La prima rìsale a 35 anni fa. E nelle file di un altro partito, il Pci.
«E’ vero, ma anche quella contribuisce a riempire un mio curriculum. Ho sempre detto – questo è il secondo motivo della mia scelta – che sono uno studioso prestato alla politica. Ho ancora qualche cosa da offrire alla politica, ma posso rendermi più utile, in questa fase, nella veste di professore e di opinionista».
Renzi o altri l’anno chiamata per informarlo?
«Io ho informato loro che non intendevo ricandidarmi».
Nelle liste del prossimo Parlamento ci sono pochissimi professori o intellettuali. Perché?
«Forse perché tutti si sono accorti che il mestiere dello studio¬so e quello del politico sono diversi. Lo studioso deve dire tutto ciò che emerge dai suoi studi senza preoccupazione circa l’impopolarità di quel che dice. Il politico ha il compito di raccogliere il consenso sulle idee giuste anche a breve termine, e anche al costo di qualche compromesso. È un mestiere difficile, per molti aspetti incompatibile con quello dello studioso e sempre con quello dell’opinionista».
Perché?
«Perché il pubblico cui lo studioso e l’opinionista si rivolgono deve poter fare affidamento sulla loro indipendenza rispetto alle forze politiche. Né l’uno né l’altro possono essere soggetti a una disciplina di partito o di gruppo. Cui invece il buon politico deve assoggettarsi, se vuole che la sua azione sia efficace».
Qual è il bilancio di questi anni da parlamentare?

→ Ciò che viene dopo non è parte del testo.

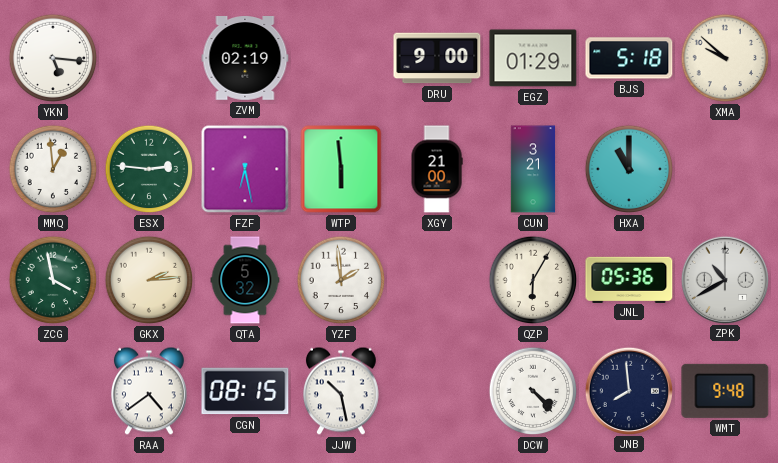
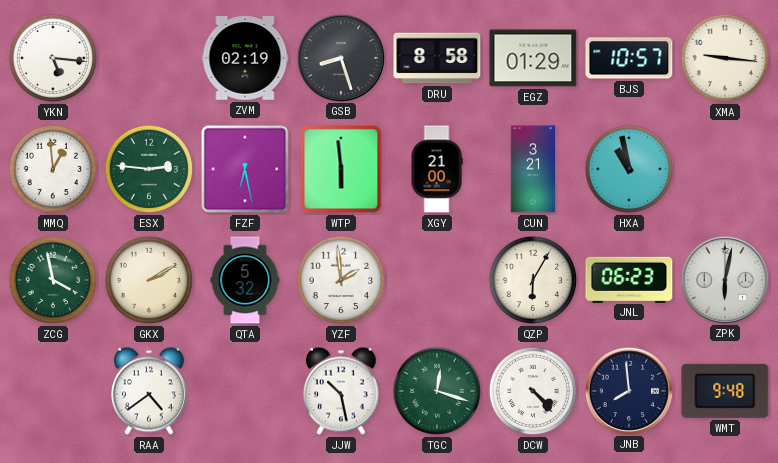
GSB: none -> 8:27
DRU: 9:00 -> 8:58
BJS: 5:18 -> 10:57
XMA: 9:52 -> 9:16
HXA: 11:00 -> 10:58
GKX: 2:14 -> 2:10
JNL: 05:36 -> 06:23
ZPK: 10:40 -> 6:02
CGN: 08:15 -> none
TGC: none -> 12:18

«Non spetta a me farlo. Osservo solo che sono entrato in Senato nel 2008 con un progetto di riforma del lavoro che allora molti consideravano irrealizzabile, e ne esco dieci anni dopo con quel progetto per almeno tre quarti realizzato. E con due riconoscimenti della bontà del mio lavoro in Senato, a cui tengo molto: il premio del Riformista per il miglior parlamentare del 2009, e il titolo di “parlamentare-martello” assegnatomi ultimamente dal Foglio».

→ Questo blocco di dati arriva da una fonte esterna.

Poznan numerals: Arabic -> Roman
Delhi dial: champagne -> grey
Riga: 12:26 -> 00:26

C’è qualcosa che l’ha delusa?
«Constatare quanto poco le amministrazioni siano pronte a implementare le nuove leggi che il Parlamento vara; e, per altro verso, quanto esse siano più potenti del Parlamento. Poi, constatare quanto la nostra politica viva di improvvisazione. Nei Paesi più evoluti le riforme vengono progettate accuratamente e, ove possibile, partono da sperimentazioni limitate, perché possano esserne valutati gli effetti. Nella nostra politica manca quasi del tutto il metodo sperimentale».
È meglio fare il professore o il senatore?
«Dal punto di vista della qualità della vita, è molto migliore quella del professore. Certo, meno ricca di emozioni».